SUPPLIED MATERIAL =
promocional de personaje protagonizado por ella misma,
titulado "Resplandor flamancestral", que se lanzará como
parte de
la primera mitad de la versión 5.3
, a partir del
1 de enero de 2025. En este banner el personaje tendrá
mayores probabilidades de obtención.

---

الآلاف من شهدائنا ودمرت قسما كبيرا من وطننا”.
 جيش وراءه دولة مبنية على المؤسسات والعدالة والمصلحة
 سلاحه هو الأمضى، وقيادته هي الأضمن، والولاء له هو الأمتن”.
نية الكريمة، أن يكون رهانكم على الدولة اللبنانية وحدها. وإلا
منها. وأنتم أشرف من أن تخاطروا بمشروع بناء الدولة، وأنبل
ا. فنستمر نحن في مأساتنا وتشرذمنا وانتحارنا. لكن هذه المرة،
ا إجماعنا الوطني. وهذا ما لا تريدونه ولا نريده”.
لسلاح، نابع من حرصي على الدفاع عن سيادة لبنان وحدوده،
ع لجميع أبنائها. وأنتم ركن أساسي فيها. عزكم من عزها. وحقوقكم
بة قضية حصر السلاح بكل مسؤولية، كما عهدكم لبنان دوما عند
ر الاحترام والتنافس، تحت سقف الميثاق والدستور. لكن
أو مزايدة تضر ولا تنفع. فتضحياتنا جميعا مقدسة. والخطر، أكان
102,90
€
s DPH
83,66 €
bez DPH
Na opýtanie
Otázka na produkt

PROBLEM TO SOLVE =
There is a line with "لسلاح، نابع من" and a line with "Otázka na produkt" above. Copy exactly those two lines and all lines between them, with nothing else.

REPLY =
لسلاح، نابع من حرصي على الدفاع عن سيادة لبنان وحدوده،
ع لجميع أبنائها. وأنتم ركن أساسي فيها. عزكم من عزها. وحقوقكم
بة قضية حصر السلاح بكل مسؤولية، كما عهدكم لبنان دوما عند
ر الاحترام والتنافس، تحت سقف الميثاق والدستور. لكن
أو مزايدة تضر ولا تنفع. فتضحياتنا جميعا مقدسة. والخطر، أكان
102,90
€
s DPH
83,66 €
bez DPH
Na opýtanie
Otázka na produkt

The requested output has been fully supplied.